(Data to use begins)

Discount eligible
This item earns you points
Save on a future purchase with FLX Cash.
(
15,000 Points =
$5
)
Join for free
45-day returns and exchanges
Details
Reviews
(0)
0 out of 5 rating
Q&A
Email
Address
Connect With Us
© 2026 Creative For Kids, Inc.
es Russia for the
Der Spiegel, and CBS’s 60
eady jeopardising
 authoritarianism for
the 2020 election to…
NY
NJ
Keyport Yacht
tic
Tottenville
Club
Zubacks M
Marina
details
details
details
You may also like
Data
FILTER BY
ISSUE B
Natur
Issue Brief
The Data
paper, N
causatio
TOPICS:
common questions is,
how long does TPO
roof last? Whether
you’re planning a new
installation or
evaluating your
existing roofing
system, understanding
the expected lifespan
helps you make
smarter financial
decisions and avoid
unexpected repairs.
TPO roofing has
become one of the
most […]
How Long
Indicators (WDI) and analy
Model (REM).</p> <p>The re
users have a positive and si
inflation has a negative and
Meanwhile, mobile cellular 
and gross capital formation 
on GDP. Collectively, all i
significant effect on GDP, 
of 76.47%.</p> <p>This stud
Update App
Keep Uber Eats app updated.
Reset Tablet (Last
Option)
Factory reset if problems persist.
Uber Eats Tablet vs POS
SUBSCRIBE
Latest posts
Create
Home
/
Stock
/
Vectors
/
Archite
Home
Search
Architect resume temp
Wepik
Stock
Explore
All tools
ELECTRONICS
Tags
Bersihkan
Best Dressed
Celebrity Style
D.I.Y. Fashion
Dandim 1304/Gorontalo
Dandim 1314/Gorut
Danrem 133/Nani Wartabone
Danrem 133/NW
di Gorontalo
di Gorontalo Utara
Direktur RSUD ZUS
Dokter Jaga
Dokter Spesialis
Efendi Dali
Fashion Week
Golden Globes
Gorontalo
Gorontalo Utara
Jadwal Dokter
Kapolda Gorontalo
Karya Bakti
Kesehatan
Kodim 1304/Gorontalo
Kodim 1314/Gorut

(Data to use ends)

### Problem to work on
Determine the count of lines in the data that contain the string "Uber", and reply with that count alone.

### Solution to this problem
2